Filter out every line below that lacks "Site", and copy the rest.

======== EXTRACTED MATERIAL ========

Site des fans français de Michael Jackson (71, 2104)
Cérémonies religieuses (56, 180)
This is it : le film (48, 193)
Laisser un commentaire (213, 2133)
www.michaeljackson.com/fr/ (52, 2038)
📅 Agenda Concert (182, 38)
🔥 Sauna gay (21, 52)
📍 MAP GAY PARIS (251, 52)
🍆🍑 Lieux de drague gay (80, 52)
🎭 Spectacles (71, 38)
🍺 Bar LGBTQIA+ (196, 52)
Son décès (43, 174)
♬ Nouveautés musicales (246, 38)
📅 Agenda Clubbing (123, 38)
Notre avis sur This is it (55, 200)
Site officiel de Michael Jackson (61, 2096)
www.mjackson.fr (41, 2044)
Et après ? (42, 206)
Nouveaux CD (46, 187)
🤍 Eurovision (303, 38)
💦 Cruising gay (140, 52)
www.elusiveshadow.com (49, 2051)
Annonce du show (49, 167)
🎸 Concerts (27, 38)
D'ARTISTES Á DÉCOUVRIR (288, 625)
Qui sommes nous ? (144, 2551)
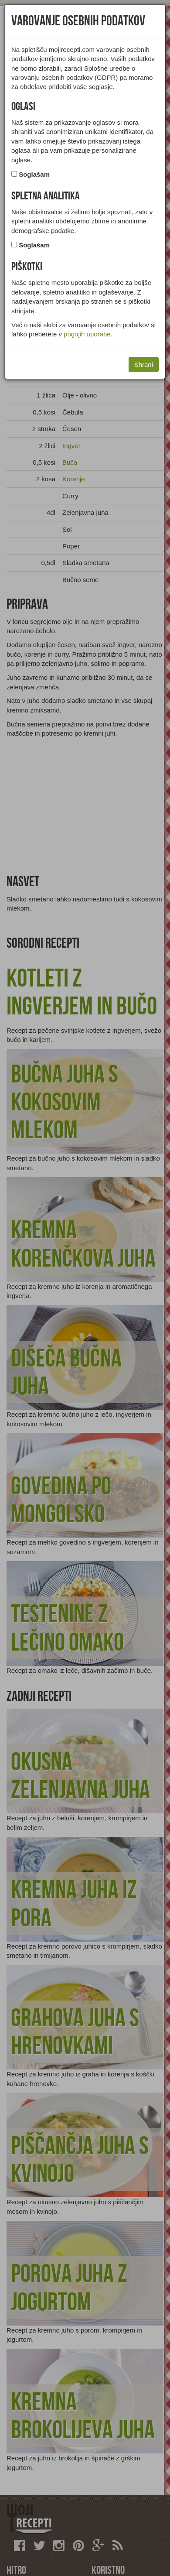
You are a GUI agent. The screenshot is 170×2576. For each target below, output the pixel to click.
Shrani (143, 364)
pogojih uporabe (87, 334)
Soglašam (34, 174)
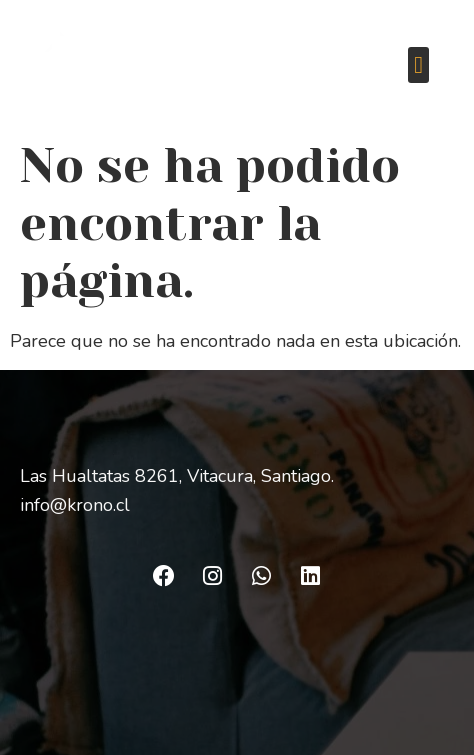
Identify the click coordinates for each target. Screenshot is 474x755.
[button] (418, 65)
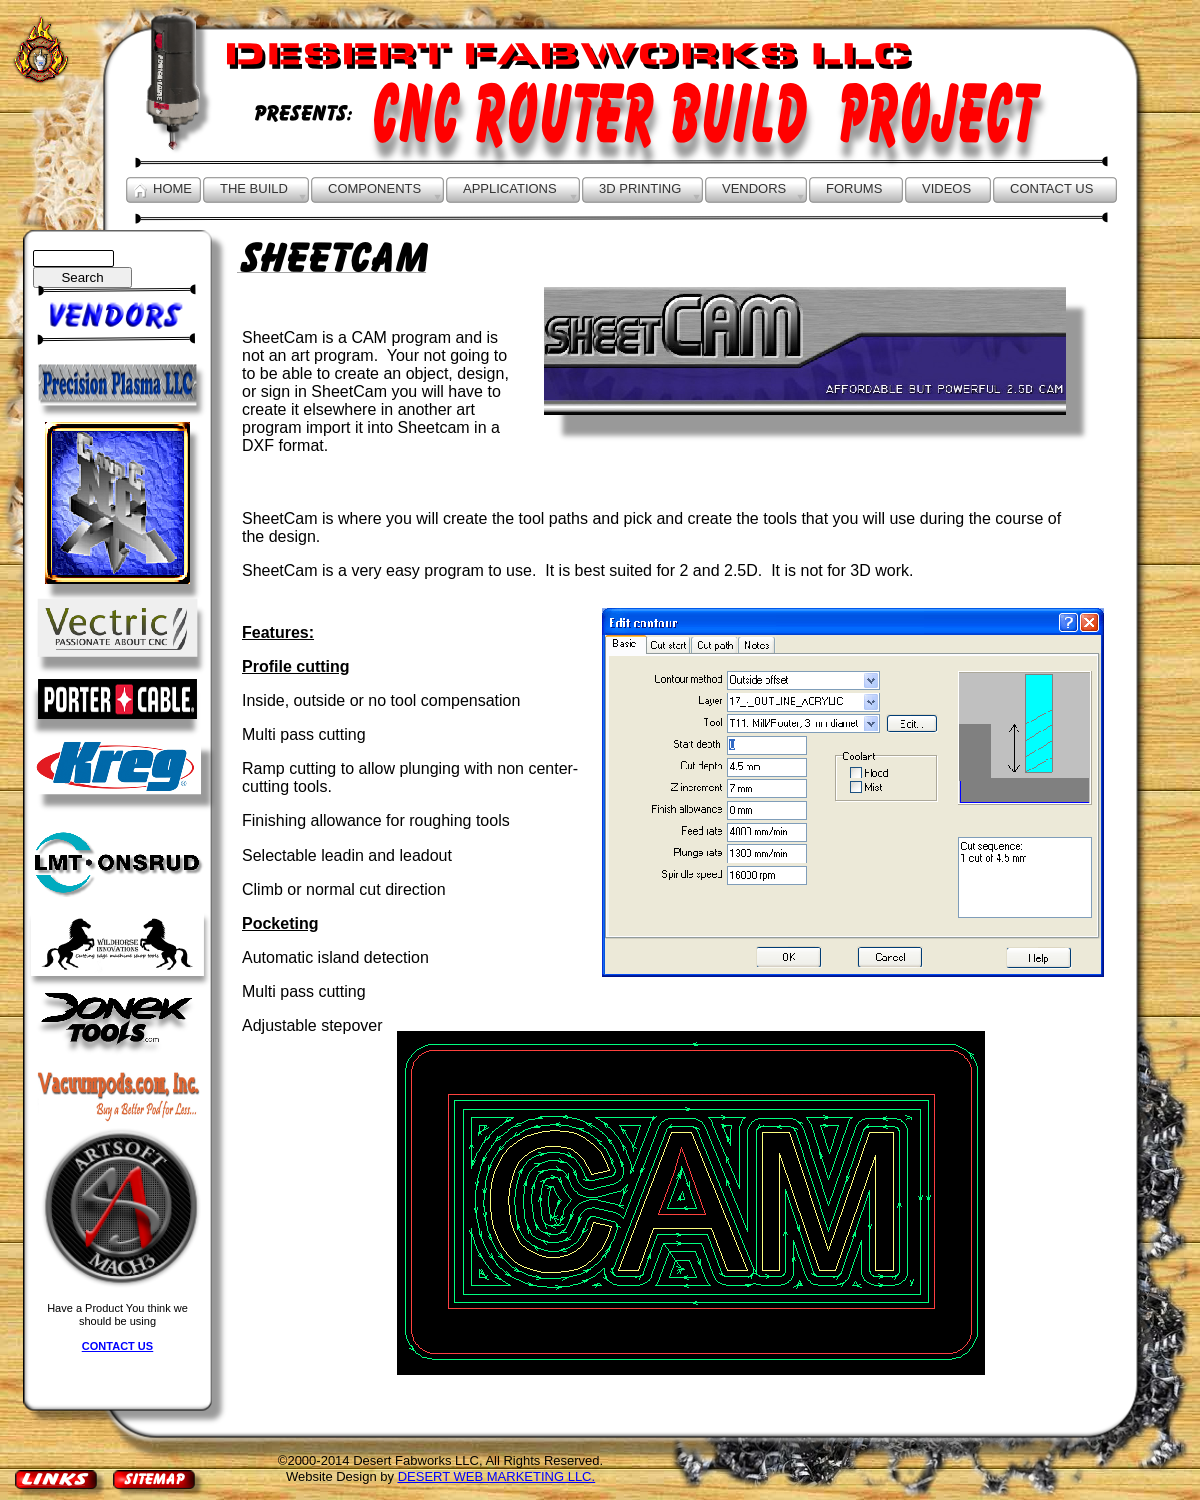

========

TASK ANSWER:
Site des fans français de Michael Jackson (71, 2104)
Site officiel de Michael Jackson (61, 2096)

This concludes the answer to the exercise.